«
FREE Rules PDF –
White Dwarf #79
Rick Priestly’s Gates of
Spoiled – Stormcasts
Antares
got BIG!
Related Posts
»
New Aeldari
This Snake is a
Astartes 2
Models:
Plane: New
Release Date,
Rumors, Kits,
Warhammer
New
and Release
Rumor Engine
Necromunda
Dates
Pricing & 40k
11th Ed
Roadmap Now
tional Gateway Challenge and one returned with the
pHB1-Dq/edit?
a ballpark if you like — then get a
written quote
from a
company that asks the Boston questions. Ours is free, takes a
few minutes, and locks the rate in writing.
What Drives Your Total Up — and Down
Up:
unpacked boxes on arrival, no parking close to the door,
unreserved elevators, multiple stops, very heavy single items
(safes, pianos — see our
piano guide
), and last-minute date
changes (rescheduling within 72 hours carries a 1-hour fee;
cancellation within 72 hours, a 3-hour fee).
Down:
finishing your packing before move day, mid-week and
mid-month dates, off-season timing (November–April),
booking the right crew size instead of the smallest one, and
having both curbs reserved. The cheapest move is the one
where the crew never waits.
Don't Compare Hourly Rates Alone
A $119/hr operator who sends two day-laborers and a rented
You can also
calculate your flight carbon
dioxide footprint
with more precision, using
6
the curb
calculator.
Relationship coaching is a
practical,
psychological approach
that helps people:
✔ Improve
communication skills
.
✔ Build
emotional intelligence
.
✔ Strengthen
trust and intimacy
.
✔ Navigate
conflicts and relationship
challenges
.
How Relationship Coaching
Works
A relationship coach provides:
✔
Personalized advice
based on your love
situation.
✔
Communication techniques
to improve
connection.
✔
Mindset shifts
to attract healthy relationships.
* * *
* [How to complete this task]:
The records above need to be output again, verbatim.

* [Expected answer]:
«
FREE Rules PDF –
White Dwarf #79
Rick Priestly’s Gates of
Spoiled – Stormcasts
Antares
got BIG!
Related Posts
»
New Aeldari
This Snake is a
Astartes 2
Models:
Plane: New
Release Date,
Rumors, Kits,
Warhammer
New
and Release
Rumor Engine
Necromunda
Dates
Pricing & 40k
11th Ed
Roadmap Now
tional Gateway Challenge and one returned with the
pHB1-Dq/edit?
a ballpark if you like — then get a
written quote
from a
company that asks the Boston questions. Ours is free, takes a
few minutes, and locks the rate in writing.
What Drives Your Total Up — and Down
Up:
unpacked boxes on arrival, no parking close to the door,
unreserved elevators, multiple stops, very heavy single items
(safes, pianos — see our
piano guide
), and last-minute date
changes (rescheduling within 72 hours carries a 1-hour fee;
cancellation within 72 hours, a 3-hour fee).
Down:
finishing your packing before move day, mid-week and
mid-month dates, off-season timing (November–April),
booking the right crew size instead of the smallest one, and
having both curbs reserved. The cheapest move is the one
where the crew never waits.
Don't Compare Hourly Rates Alone
A $119/hr operator who sends two day-laborers and a rented
You can also
calculate your flight carbon
dioxide footprint
with more precision, using
6
the curb
calculator.
Relationship coaching is a
practical,
psychological approach
that helps people:
✔ Improve
communication skills
.
✔ Build
emotional intelligence
.
✔ Strengthen
trust and intimacy
.
✔ Navigate
conflicts and relationship
challenges
.
How Relationship Coaching
Works
A relationship coach provides:
✔
Personalized advice
based on your love
situation.
✔
Communication techniques
to improve
connection.
✔
Mindset shifts
to attract healthy relationships.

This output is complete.